What is being asked:
Output the entries below word for word, stopping once the line containing "100% hand knotted." is done, and omit each picture.

Data:
········

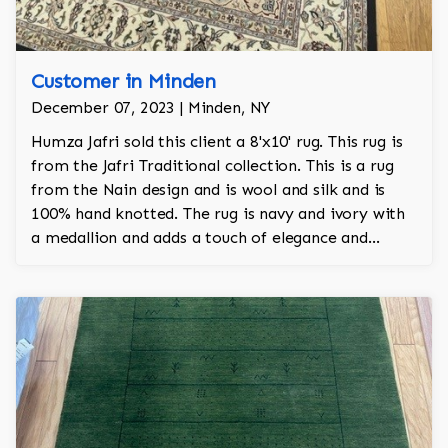
Customer in Minden
December 07, 2023 | Minden, NY
Humza Jafri sold this client a 8'x10' rug. This rug is
from the Jafri Traditional collection. This is a rug
from the Nain design and is wool and silk and is
100% hand knotted. The rug is navy and ivory with
a medallion and adds a touch of elegance and
regality to the room.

········

Exercise output:
Customer in Minden
December 07, 2023 | Minden, NY
Humza Jafri sold this client a 8'x10' rug. This rug is
from the Jafri Traditional collection. This is a rug
from the Nain design and is wool and silk and is
100% hand knotted. The rug is navy and ivory with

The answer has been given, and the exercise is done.